On Dean Smith and my Dad
Published 10:46 am Saturday, March 3, 2018
by John Railey
I have a confession to make, one that hit me hard several years ago as I ate lunch with Coach Dean Smith: As I wished my father could have been there, I realized that I should have been there for him all those years as he sat spellbound in front of the TV cheering on Dean and his boys.
As a basketball fan who bloomed late, I think about this as we approach another ACC tournament.
Coach Smith of the University of North Carolina had me to a one-on-one, off-the-record lunch in 2005 in Chapel Hill because he’d liked a column I’d written about his liberal politics. As a Carolina graduate, I’d long admired Dean as an Atticus-Finch-type man right up there with my father. But back then, I wasn’t a basketball fan. Dean, who’d long since retired, might have liked the fact that I didn’t ask him any questions about basketball during that lunch. My father had recently died. I told Dean about him and how much he’d respected him. Dean was comforting.
Now both those fine men are gone.
They both stood for the best of Carolina, fiercely competitive and ambitious men who rose high, but never forgot the underdogs they once were and never stopped fighting for other underdogs in terms of criminal justice and integration.
My father died in 2004. In the years after, I slowly became a Tar Heel basketball fan, to the point that I live and breathe it now. I will never have the technical expertise of the game my father had, but I love it just the same.
My father, a lawyer, was my constant teacher in that and all things, even though it took me years to realize that. He worked like hell at the law he loved seven days a week, but after church on Sundays was for me when I was a boy. He would take me for walks by the beautiful Nottoway, telling me about his days growing up poor just across the border in Northampton County, North Carolina, and of his times in as a Navy lieutenant in the South Pacific in World War II.
I savor those talks and try to remember as much of them as I can.
And I think about the lessons I could have gotten from him but missed, those of watching Carolina basketball with him.
I was a Carolina student in 1982 when Dean led his led his team to the national championship over Georgetown, the game when Michael Jordan emerged as the superstar he would become. I did watch the riveting closing seconds of that one, but was more interested in the wild parties that followed.
I wished I would have watched that one more closely. And I wish I would have watched many other games with my father.
ACC basketball was a mean business then and is, obviously, a lot meaner now.
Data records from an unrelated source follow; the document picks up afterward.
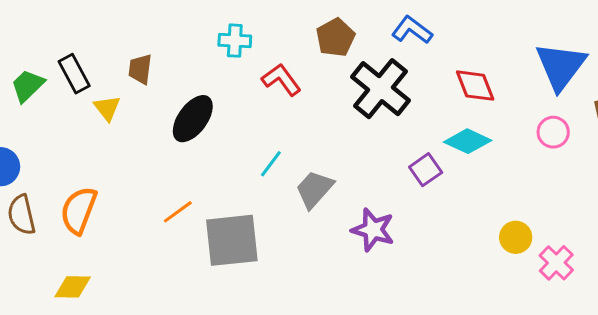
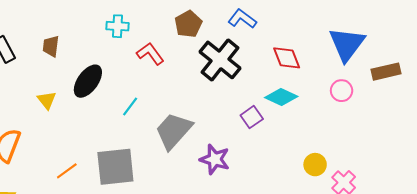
yellow triangle: (107, 108) -> (47, 100), moved
cyan line: (271, 164) -> (130, 106), moved
gray trapezoid: (314, 189) -> (174, 131), size x1.4
orange line: (178, 212) -> (67, 171), moved

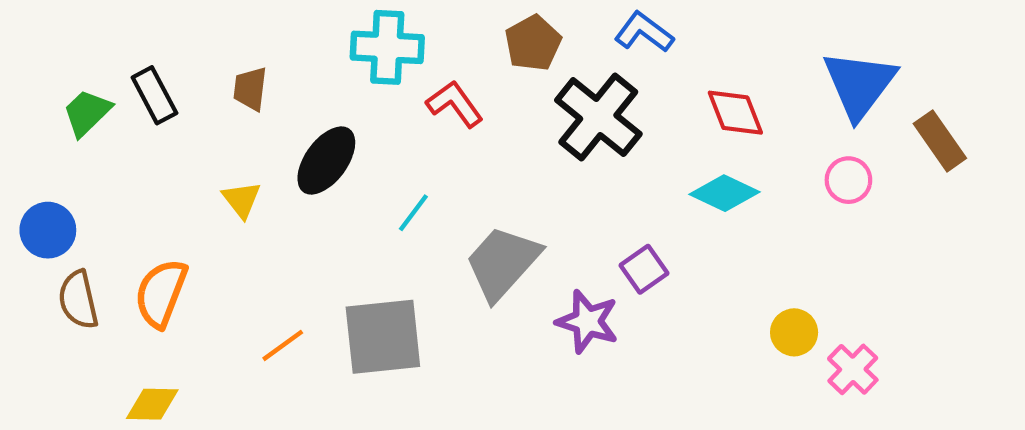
cyan cross: (117, 26) -> (387, 47), size x1.5
brown rectangle: (386, 72) -> (940, 141), turned 68
purple square: (252, 117) -> (644, 269), moved

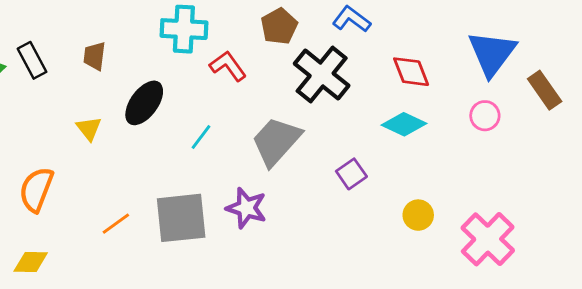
gray trapezoid: (503, 263) -> (276, 141), moved
purple star: (587, 321) -> (246, 208), moved
yellow circle: (794, 332) -> (418, 215), moved
pink cross: (853, 369) -> (488, 239), size x1.6

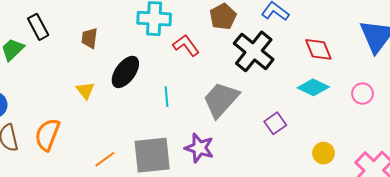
black rectangle: (32, 60) -> (38, 27), moved
pink circle: (485, 116) -> (363, 94), moved
cyan line: (201, 137) -> (166, 97), turned -42

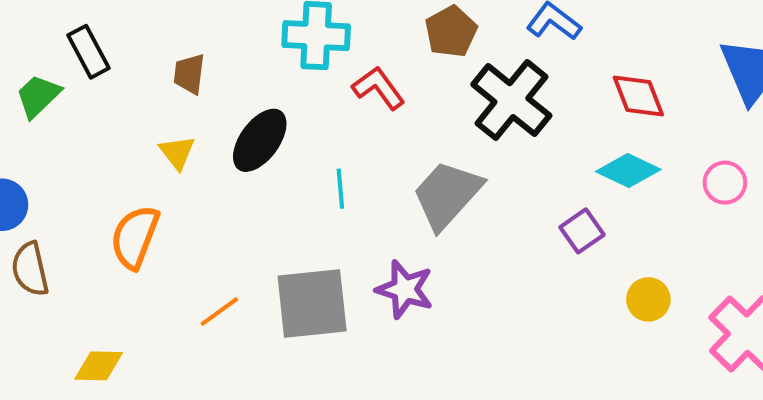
yellow triangle: (85, 90) -> (177, 152), moved
purple square: (275, 123) -> (582, 231), moved
orange semicircle: (47, 135) -> (135, 237), moved

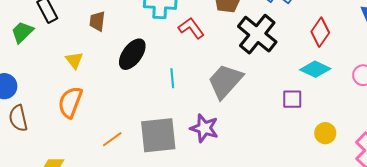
red diamond: (638, 96) -> (320, 32), turned 56
yellow triangle: (177, 152) -> (74, 60), moved
purple square: (582, 231) -> (292, 99), turned 35

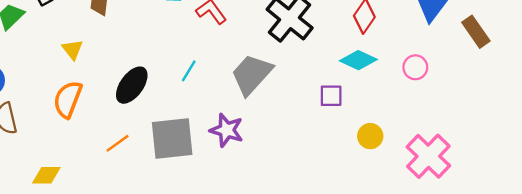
black ellipse: (132, 54) -> (132, 85), moved
cyan line: (172, 78) -> (189, 71), turned 36

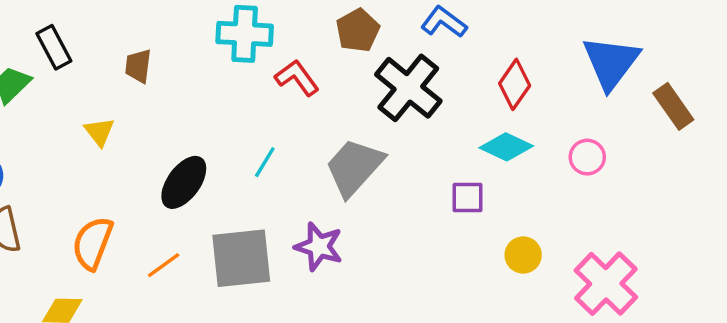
orange semicircle: (68, 99) -> (93, 243), moved

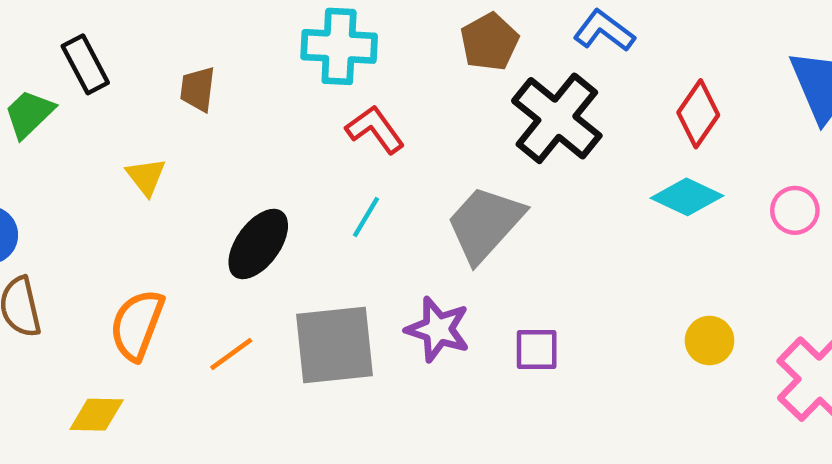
red L-shape: (297, 78) -> (375, 130), moved
purple square: (467, 198) -> (537, 350), moved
But the more I study the game, the more I love underdogs like the late great N.C. State Coach Jimmy Valvano. As flawed as he was, he was definitely cool and courageous, especially in facing death. There are so many other ACC stories to learn from, ones about triumph and tragedy and guts and cunning.
And it is, of course, tribal.
In my family, in addition to us Carolina graduates, there are graduates of Duke, N.C. State, Va. Tech and UVA, the latter where I spent a year before seeing the Carolina Blue light.
As I watch the ACC Tournament, I will hold close my father’s memory. I will yell for our Heels, hoping he can hear me.